Harriet Betteridge writes for Tax Journal on the new IHT tax rules for pensions in the UK
In the Autumn Budget 2024, it was announced that from 6 April 2027, almost all unused pension funds and pension death benefits will form part of an individual’s taxable estate for IHT purposes. The draft Finance Bill has now been published, giving us a look at how this is likely to work.
- Which pensions will be taxed?
- Who is responsible for reporting and paying the tax?
- What’s the impact on planning?
Harriet Betteridge, Private Client Partner, examines some key questions surrounding the proposed legislation in an article for Tax Journal.
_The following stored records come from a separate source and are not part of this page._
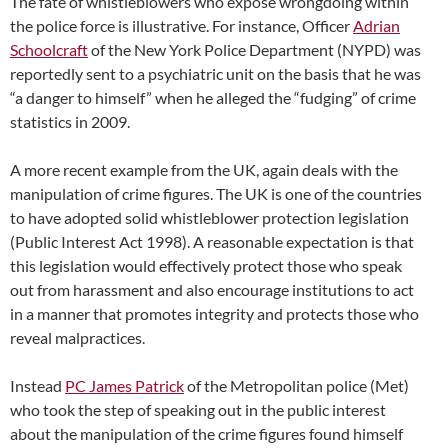
The fate of whistleblowers who expose wrongdoing within
the police force is illustrative. For instance, Officer
Adrian
Schoolcraft
of the New York Police Department (NYPD) was
reportedly sent to a psychiatric unit on the basis that he was
“a danger to himself” when he alleged the “fudging” of crime
statistics in 2009.
A more recent example from the UK, again deals with the
manipulation of crime figures. The UK is one of the countries
to have adopted solid whistleblower protection legislation
(Public Interest Act 1998). A reasonable expectation is that
this legislation would effectively protect those who speak
out from harassment and also encourage institutions to act
in a manner that promotes integrity and protects those who
reveal malpractices.
Instead
PC James Patrick
of the Metropolitan police (Met)
who took the step of speaking out in the public interest
about the manipulation of the crime figures found himself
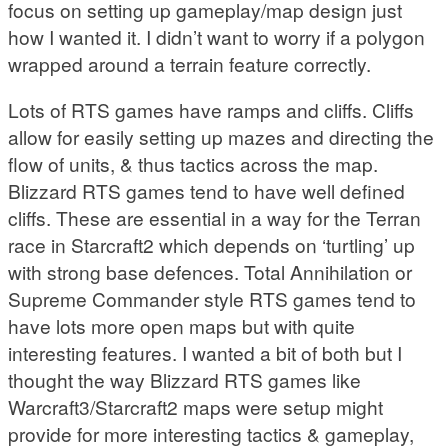
focus on setting up gameplay/map design just
how I wanted it. I didn’t want to worry if a polygon
wrapped around a terrain feature correctly.
Lots of RTS games have ramps and cliffs. Cliffs
allow for easily setting up mazes and directing the
flow of units, & thus tactics across the map.
Blizzard RTS games tend to have well defined
cliffs. These are essential in a way for the Terran
race in Starcraft2 which depends on ‘turtling’ up
with strong base defences. Total Annihilation or
Supreme Commander style RTS games tend to
have lots more open maps but with quite
interesting features. I wanted a bit of both but I
thought the way Blizzard RTS games like
Warcraft3/Starcraft2 maps were setup might
provide for more interesting tactics & gameplay,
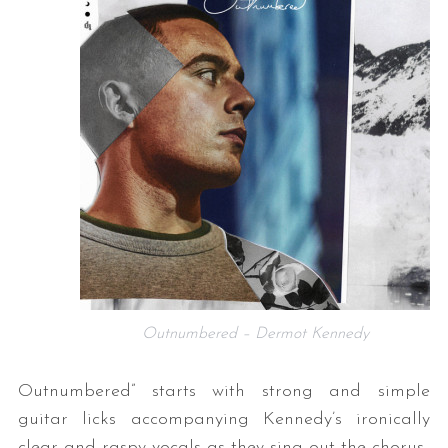
Outnumbered – Dermot Kennedy
Outnumbered” starts with strong and simple
guitar licks accompanying Kennedy’s ironically
clear and raspy vocals as they sing out the chorus.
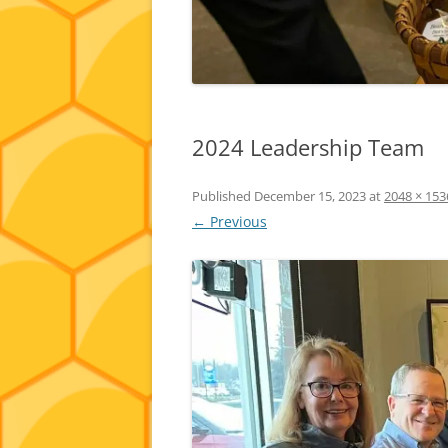
2024 Leadership Team
Published
December 15, 2023
at
2048 × 153
← Previous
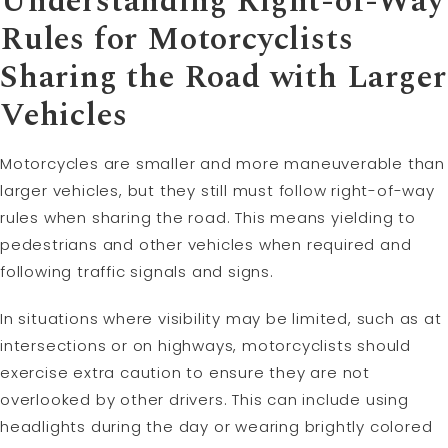
Understanding Right-of-Way
Rules for Motorcyclists
Sharing the Road with Larger
Vehicles
Motorcycles are smaller and more maneuverable than
larger vehicles, but they still must follow right-of-way
rules when sharing the road. This means yielding to
pedestrians and other vehicles when required and
following traffic signals and signs.
In situations where visibility may be limited, such as at
intersections or on highways, motorcyclists should
exercise extra caution to ensure they are not
overlooked by other drivers. This can include using
headlights during the day or wearing brightly colored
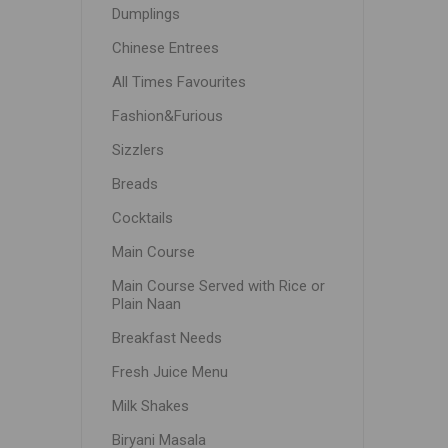
Dumplings
Chinese Entrees
All Times Favourites
Fashion&Furious
Sizzlers
Breads
Cocktails
Main Course
Main Course Served with Rice or
Plain Naan
Breakfast Needs
Fresh Juice Menu
Milk Shakes
Biryani Masala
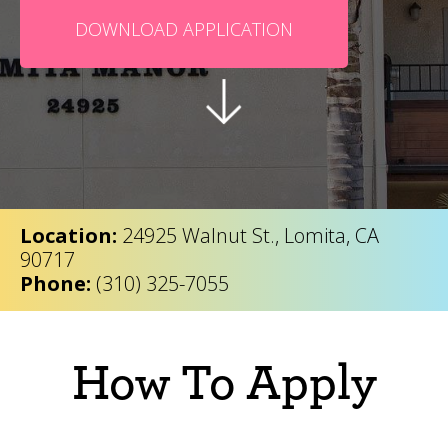
DOWNLOAD APPLICATION
Location:
24925 Walnut St., Lomita, CA
90717
Phone:
(310) 325-7055
How To Apply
See below speed read for a summary:
From 6 April 2027, unused pension funds and death benefits will be included in an individual’s taxable estate for IHT, catching most UK pensions. Spouse and charity exemptions will be available to mitigate the tax charges, but agricultural and business property reliefs will not. Personal representatives will be obliged to report and pay the IHT, although the draft measures introduce a mechanism by which the beneficiaries of a pension can request the administrators to pay funds to HMRC to cover the tax. Income tax deductions will be allowed where pension funds are used to pay the IHT on the pension death benefits, avoiding double taxation there, but not for tax on the wider estate. The changes will significantly impact estate planning, and pensioners should review their nominations and consider their estate planning if they want to reduce their IHT tax exposure.